Il nous faut réapprendre à observer et représenter – « replacer devant les yeux de quelqu'un » – ces nouveaux « mondes » pour y « habiter » au sens du géographe Eric Dardel (1952) : « un mode de connaissance du monde et un type de relations affectives loin d’une approche abstraite ou technocratique de l’espace ».
Il nous faut sans doute réapprendre à « lire » nos environnements au sens où nous avons appris à « lire » les paysages – cette action de déchiffrer tout ce qui nous entoure – avant de passer à l’abstraction, à « l’écriture » – utilisation des signes graphiques, à la représentation, à la cartographie – qui n’a rien à voir avec un document objectif. La carte n’est pas le territoire (Korzybski, 2007).
Dans ce cadre la notion de temps, « signification que les collectivités humaines ont donné au changement, son organisation pour atteindre des objectifs et des valeurs » (Tabboni, 2006) est une clé d'entrée centrale pour l'observation et la représentation des systèmes complexes, des organisations, des sociétés et des territoires en mouvement. Géographes, urbanistes, sociologues et architectes doivent « faire l'effort [...] d'imaginer la ville comme un être à quatre dimensions ou un labyrinthe dans lequel l'individu se déplacerait [...] à la fois dans le temps (t) et dans l'espace (x,y,z) » (Cauvin, Gwiazdzinski, 2002). Il faut s’intéresser à « l’architecture des temps » (Bonfiglioli, 1990), explorer la notion de « chronotope » – « Condition essentielle des rapports spatio-temporels » (Baktine, 1978) telle qu'elle a été assimilée par la littérature – et passer à une approche « chronotopique » (Bonfiglioli, 1999), à l’articulation des deux dimensions, imaginer d’autres outils d’observation, de représentation et d’analyse des espaces et des temps de la « ville polychronique » (Boulin, Mückenberger, 2002).

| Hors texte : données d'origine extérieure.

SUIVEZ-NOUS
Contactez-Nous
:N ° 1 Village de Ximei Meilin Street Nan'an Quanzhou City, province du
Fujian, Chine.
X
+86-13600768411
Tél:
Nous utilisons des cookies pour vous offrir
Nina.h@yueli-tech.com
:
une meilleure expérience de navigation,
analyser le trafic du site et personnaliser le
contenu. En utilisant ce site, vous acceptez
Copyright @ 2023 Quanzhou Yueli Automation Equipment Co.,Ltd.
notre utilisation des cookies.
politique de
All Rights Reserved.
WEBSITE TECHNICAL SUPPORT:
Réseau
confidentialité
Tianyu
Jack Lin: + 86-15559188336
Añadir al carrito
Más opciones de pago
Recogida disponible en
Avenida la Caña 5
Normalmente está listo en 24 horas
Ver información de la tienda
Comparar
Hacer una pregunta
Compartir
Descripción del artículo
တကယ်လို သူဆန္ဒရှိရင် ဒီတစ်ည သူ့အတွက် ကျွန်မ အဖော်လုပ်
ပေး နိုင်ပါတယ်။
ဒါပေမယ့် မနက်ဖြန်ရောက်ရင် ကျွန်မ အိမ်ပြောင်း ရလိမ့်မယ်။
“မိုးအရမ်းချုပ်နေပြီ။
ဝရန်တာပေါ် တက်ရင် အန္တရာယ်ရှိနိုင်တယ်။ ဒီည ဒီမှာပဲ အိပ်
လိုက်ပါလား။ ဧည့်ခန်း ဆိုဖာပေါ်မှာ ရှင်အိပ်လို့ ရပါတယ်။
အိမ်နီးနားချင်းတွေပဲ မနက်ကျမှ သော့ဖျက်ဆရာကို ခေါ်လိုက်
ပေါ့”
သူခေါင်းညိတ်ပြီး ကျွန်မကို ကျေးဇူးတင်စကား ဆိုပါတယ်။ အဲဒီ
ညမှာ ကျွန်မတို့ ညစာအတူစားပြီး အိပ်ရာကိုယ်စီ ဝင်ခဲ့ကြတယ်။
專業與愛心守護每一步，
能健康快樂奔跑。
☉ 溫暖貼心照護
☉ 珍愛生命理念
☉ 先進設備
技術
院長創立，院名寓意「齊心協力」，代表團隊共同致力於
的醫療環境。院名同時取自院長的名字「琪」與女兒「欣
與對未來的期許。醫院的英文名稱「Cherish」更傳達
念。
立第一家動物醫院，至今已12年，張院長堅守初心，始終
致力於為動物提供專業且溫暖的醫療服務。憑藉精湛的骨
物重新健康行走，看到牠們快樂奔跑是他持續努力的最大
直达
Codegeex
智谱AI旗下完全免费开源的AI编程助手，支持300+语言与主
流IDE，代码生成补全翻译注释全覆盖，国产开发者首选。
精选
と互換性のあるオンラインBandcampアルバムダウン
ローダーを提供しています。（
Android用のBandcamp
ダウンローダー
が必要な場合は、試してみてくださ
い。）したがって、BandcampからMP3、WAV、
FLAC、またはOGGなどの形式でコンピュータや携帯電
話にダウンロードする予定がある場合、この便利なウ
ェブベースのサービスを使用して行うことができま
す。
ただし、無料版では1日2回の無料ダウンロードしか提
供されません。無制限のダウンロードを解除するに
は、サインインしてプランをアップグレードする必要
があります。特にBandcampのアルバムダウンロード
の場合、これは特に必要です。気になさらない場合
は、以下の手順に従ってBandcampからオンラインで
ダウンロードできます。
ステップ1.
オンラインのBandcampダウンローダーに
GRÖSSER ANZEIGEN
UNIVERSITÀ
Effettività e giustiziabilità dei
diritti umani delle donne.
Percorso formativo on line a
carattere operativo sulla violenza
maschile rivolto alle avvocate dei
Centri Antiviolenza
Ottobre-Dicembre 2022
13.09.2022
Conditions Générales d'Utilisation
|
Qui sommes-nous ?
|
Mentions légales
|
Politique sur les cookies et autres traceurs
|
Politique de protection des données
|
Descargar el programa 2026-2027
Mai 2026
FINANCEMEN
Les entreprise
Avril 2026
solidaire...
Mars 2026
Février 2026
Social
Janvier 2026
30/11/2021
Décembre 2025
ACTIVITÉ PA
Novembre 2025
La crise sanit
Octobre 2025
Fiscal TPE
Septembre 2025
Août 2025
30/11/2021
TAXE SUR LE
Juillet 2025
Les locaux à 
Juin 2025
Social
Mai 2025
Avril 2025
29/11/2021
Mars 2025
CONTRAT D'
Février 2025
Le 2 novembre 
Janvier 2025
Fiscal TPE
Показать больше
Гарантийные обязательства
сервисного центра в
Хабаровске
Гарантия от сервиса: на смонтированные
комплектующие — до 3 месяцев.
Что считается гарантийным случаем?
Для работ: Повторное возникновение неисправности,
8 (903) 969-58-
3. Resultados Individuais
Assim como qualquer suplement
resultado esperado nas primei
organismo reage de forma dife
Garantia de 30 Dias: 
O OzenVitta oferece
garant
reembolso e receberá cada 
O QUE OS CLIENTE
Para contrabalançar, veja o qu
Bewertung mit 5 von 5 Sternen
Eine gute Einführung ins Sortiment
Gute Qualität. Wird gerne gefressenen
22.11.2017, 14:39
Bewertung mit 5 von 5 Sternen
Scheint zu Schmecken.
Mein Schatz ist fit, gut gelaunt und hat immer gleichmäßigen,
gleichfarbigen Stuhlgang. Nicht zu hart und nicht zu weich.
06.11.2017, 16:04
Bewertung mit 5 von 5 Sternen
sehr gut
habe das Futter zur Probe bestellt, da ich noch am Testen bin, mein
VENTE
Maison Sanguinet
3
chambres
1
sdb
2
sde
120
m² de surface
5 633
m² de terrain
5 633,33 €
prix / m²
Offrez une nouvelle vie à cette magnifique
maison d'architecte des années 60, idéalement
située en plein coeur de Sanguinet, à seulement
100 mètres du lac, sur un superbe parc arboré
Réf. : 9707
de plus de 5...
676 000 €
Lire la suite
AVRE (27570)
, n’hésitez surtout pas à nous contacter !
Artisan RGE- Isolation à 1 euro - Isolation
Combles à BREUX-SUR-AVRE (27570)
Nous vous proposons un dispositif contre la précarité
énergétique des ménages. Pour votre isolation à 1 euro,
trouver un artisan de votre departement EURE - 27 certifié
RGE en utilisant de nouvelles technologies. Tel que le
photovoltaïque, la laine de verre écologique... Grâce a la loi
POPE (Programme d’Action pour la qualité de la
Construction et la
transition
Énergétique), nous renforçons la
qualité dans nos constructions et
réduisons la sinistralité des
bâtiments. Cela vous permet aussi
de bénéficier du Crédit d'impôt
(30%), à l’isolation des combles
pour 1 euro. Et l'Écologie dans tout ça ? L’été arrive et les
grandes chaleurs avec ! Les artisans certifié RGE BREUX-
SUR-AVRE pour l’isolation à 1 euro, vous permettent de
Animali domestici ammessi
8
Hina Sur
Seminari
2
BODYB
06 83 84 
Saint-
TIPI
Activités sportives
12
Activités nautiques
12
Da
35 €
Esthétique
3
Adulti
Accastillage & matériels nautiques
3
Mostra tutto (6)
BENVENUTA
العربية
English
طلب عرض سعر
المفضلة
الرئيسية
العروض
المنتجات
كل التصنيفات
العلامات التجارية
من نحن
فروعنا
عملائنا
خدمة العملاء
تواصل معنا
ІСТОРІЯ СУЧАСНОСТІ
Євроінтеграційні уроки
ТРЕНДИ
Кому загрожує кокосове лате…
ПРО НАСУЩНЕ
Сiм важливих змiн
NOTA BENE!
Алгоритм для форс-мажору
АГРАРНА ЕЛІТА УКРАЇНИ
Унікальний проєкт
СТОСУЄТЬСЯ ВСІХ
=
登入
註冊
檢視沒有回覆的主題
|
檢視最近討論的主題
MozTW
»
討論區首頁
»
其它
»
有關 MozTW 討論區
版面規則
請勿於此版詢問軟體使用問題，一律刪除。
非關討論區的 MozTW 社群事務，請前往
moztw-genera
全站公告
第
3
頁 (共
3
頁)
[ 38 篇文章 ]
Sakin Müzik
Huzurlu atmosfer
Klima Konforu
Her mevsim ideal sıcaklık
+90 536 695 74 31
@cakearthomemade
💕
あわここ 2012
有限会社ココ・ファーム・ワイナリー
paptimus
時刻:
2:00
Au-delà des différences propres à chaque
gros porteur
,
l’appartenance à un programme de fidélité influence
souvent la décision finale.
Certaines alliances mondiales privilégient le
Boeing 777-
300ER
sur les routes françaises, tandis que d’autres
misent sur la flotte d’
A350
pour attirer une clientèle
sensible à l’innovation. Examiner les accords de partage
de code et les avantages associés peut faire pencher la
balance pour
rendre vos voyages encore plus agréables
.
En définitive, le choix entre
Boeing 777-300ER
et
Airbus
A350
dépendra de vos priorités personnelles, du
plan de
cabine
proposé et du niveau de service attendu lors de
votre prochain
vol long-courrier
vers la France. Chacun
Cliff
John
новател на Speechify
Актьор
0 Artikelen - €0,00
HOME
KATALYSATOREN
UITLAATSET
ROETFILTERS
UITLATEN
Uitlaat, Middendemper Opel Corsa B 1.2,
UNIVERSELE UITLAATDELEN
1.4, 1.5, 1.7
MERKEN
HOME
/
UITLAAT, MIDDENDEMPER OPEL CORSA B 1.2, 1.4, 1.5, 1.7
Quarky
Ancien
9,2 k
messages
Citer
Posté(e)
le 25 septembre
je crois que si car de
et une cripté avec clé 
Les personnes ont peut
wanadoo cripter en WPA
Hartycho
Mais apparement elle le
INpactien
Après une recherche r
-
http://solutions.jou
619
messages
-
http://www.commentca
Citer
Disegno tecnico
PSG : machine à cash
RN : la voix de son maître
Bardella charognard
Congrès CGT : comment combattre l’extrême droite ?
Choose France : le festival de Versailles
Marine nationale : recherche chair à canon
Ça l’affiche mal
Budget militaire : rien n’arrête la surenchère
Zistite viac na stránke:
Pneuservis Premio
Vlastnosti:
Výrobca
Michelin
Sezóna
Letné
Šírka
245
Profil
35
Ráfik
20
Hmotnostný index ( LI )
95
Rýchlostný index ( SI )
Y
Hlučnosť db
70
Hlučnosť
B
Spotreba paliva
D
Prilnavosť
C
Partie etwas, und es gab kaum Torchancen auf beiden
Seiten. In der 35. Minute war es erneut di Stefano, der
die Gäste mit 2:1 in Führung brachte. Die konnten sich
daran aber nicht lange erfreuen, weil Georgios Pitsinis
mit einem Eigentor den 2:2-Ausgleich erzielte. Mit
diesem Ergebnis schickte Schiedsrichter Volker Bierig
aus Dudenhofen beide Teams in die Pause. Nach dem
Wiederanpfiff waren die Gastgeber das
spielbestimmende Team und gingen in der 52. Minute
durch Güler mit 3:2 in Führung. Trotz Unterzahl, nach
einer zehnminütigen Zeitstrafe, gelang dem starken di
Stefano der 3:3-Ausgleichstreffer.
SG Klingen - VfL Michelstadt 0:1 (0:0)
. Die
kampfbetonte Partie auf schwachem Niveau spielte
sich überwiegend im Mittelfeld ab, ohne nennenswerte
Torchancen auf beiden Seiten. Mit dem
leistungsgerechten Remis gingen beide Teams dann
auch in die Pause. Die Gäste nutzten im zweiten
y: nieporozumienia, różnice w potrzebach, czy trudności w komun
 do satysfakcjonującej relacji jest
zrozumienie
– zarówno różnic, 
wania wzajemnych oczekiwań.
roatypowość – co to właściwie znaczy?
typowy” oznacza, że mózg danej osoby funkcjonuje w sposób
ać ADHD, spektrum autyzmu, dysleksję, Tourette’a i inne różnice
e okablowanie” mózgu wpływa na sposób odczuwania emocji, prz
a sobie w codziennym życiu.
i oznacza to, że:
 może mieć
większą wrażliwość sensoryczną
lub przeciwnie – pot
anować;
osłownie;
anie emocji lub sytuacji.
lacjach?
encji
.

Bien que très diversifiées, les possibilités de cartographier les temps du quotidien ont longtemps été bridées du fait d’un manque de données pertinentes. Face à ces lacunes, l’accent a davantage été mis sur les techniques de collecte, lourdes mais indispensables, au détriment des représentations associées. Cette étape était un pré-requis incontournable pour disposer de données multidimensionnelles originales et adaptées combinant les dimensions spatiales, temporelles et thématiques d’un domaine d’expertise avant de pouvoir exploiter les potentiels d'innovation en termes de représentations.
Depuis une dizaine d’années, la situation a changé et une masse de données sans précédent est dorénavant accessible grâce à l’explosion quantitative de l’information numérique. De nouveaux outils du quotidien, comme les smartphones et autres objets connectés, ont rendu possible une collecte continue et quasi-automatique de données spatio-temporelles. Renvoyant à la problématique des Big Data, ces progrès technologiques, qui ont démocratisé la géolocalisation, offrent des développements sans limites et ouvrent un nouvel horizon à la cartographie et aux représentations combinant espace et temps. De nouveaux modes de visualisations spatio-temporelles et dynamiques, ont été développés dans le champ de la géographie, de la sociologie, de l’urbanisme, de l’architecture, de la cartographie et de la création artistique. Il convient de les recenser, de les critiquer pour les améliorer ou en imaginer d'autres dans un cadre pluri et trans-disciplinaire.
L’importance de ces questions de représentations, les enjeux en termes de lecture et d’écriture des territoires, les attentes de plus en plus pressantes des professionnels et des citoyens en termes d’expérience et d’existence, obligent naturellement à dépasser le cadre strict de la géographie pour associer d’autres disciplines, d’autres savoirs, d’autres compétences et d’autres acteurs – comme les designers et les artistes – à nos réflexions. Habitant souvent avec difficultés les multitudes d’espaces et de temps des mondes contemporains (Gwiazdzinski, 2002), nous sommes plus que jamais sensibles à leurs vitesses, à leurs rythmes, à leurs épaisseurs, à leurs couleurs, à leurs textures et donc sans doute intéressés à leur « design » et à la co-production de nouvelles synchronies, diachronies et chorégraphies, ce bel « art de composer et de régler des danses et des ballets », qui pourraient s’appliquer à nos villes et à nos modes de vie contemporains.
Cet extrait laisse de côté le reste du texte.